Derrière eux, les clubs majeurs du pays peuvent également compter sur des entraîneurs respectés et remarqués, à l'image d'Antonio Conte, qui a conduit Chelsea à un nouveau sacre pour sa première année sur le sol anglais. Jürgen Klopp est aussi une figure qui compte. Son équipe de Liverpool porte sa griffe. Et derrière le taulier Arsène Wenger, Mauricio Pochettino, qui n'en finit plus de grimper, a énormément fait progresser Tottenham. On dit qu'une équipe ressemble à son entraîneur, c'est un principe vieux comme le foot.
Une approche différente pour la Coupe d’Europe
Longtemps, la Premier League a aussi été plombée par son sens des priorités. Il faut dire qu'en comparaison avec ses voisins, elle est le championnat le plus homogène d'Europe, en particulier pour le suspense qu'elle offre pour le titre. Son respect pour les traditions, sa culture foot et ses rivalités font aussi sa force. Mais en Coupe d'Europe, tous ces attraits se sont retournés contre elle. La donne a changé depuis quelques années sous l'impulsion de ses têtes pensantes étrangères. "J'ai l'impression que les clubs anglais comptent vraiment en Ligue des champions", a noté Pep Guardiola la semaine passée. C'est une bonne nouvelle pour l'Angleterre que ses clubs aient obtenu d'excellents résultats cette semaine. On va voir ce que Manchester United et Chelsea feront. Dans les quatre ou cinq années, on verra si ces clubs peuvent atteindre les quarts de finale, les demi-finales ou même une finale. Mais c'est vraiment une bonne chose".

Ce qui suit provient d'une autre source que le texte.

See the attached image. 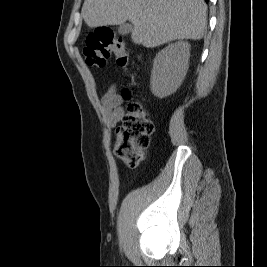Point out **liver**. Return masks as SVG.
I'll list each match as a JSON object with an SVG mask.
<instances>
[{
	"mask_svg": "<svg viewBox=\"0 0 267 267\" xmlns=\"http://www.w3.org/2000/svg\"><path fill=\"white\" fill-rule=\"evenodd\" d=\"M203 0H85L82 16L88 27L133 24L135 44L154 48L174 40H200L207 24Z\"/></svg>",
	"mask_w": 267,
	"mask_h": 267,
	"instance_id": "1",
	"label": "liver"
}]
</instances>
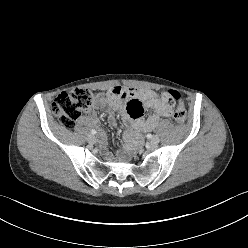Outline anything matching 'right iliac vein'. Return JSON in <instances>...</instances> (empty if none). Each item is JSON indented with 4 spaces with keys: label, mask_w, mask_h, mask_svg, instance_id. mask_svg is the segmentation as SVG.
Returning <instances> with one entry per match:
<instances>
[{
    "label": "right iliac vein",
    "mask_w": 248,
    "mask_h": 248,
    "mask_svg": "<svg viewBox=\"0 0 248 248\" xmlns=\"http://www.w3.org/2000/svg\"><path fill=\"white\" fill-rule=\"evenodd\" d=\"M87 141L90 143V144H93L96 142V138L92 135H89L88 138H87Z\"/></svg>",
    "instance_id": "obj_1"
}]
</instances>
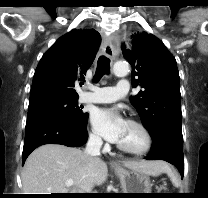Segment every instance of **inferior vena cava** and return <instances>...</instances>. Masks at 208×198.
<instances>
[{"instance_id":"inferior-vena-cava-1","label":"inferior vena cava","mask_w":208,"mask_h":198,"mask_svg":"<svg viewBox=\"0 0 208 198\" xmlns=\"http://www.w3.org/2000/svg\"><path fill=\"white\" fill-rule=\"evenodd\" d=\"M102 143V139L99 136H90L85 148V153L89 157H98L100 155Z\"/></svg>"}]
</instances>
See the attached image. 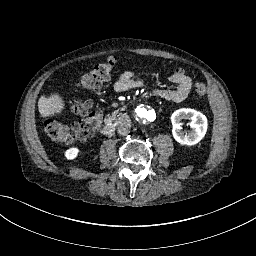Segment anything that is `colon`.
<instances>
[{"instance_id":"colon-1","label":"colon","mask_w":256,"mask_h":256,"mask_svg":"<svg viewBox=\"0 0 256 256\" xmlns=\"http://www.w3.org/2000/svg\"><path fill=\"white\" fill-rule=\"evenodd\" d=\"M114 66L115 62L112 58L95 64L91 70L83 75L78 88L95 89L100 87L110 79ZM175 73L181 76L184 74V70L178 68ZM194 93L199 98L204 97L207 93L206 84L199 77L194 78ZM71 110L73 113L81 116V119L71 125H66L51 118L45 119V133L53 141L61 143L82 141L100 126L101 116L94 110L91 103L78 100L72 105Z\"/></svg>"}]
</instances>
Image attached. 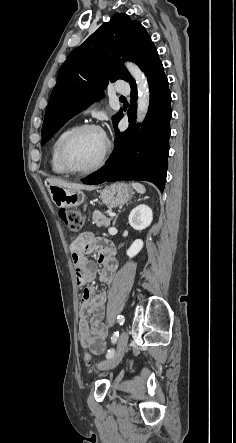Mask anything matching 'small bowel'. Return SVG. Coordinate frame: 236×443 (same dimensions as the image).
<instances>
[{
  "label": "small bowel",
  "instance_id": "small-bowel-1",
  "mask_svg": "<svg viewBox=\"0 0 236 443\" xmlns=\"http://www.w3.org/2000/svg\"><path fill=\"white\" fill-rule=\"evenodd\" d=\"M71 250L79 287L90 284L96 278L95 264L85 256L93 250L97 252V260L102 267L99 272L100 281L105 284L113 282L118 262L114 257L115 249L112 243L84 233L72 240ZM106 301L105 292L96 293L93 286H87L83 290L79 306L80 343L96 355L102 353L106 345L107 328L103 322Z\"/></svg>",
  "mask_w": 236,
  "mask_h": 443
}]
</instances>
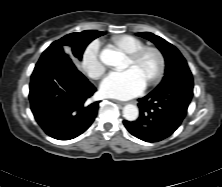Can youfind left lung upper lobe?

Le même Guardiola a été encore plus loin. Pour le manager de Manchester City, la compétitivité nouvelle des clubs anglais sur la scène européenne résulte aussi d'une approche mentale bien précise. "Il faut avoir conscience que la Ligue des champions est une autre compétition. C'est complètement différent. La Ligue des champions, c'est aussi une question de contrôle émotionnel. Apprendre à gérer les moments difficiles. C'est ça la Ligue des champions. Nous avons inscrit six buts la saison dernière et nous avons été éliminés parce que nous en concédé six. Nous n'avons pas su gérer les moments difficiles. Peu importe l'équipe que vous affrontez, ces moments difficiles se produiront lors des 180 minutes. C'est très important". En d'autres termes, Manchester City a payé pour apprendre. Un processus auquel se confronte un autre nouveau-riche comme le Paris Saint-Germain.
Des attaques de feu
La Premier League a du pétrole ET des idées. C'est un peu le constat qui se dégage de son évolution. Et c'est ce qui lui permet aujourd'hui de présenter quelques-unes des équipes les plus spectaculaires d'Europe. Le Manchester City de Pep Guardiola est évidemment la référence du moment. C'est une machine collective réglée comme du papier à musique où tout le monde joue la même partition. Avec un secteur offensif impressionnant (De Bruyne, Agüero, Gabriel Jesus, Sterling, L. Sané, David Silva, Bernardo Silva...), les 'Citizens', qui volent vers le titre de champion d'Angleterre, présentent la deuxième meilleure attaque d'Europe derrière le PSG. Cette équipe est aussi celle qui affiche la possession de balle la plus importante sur le continent.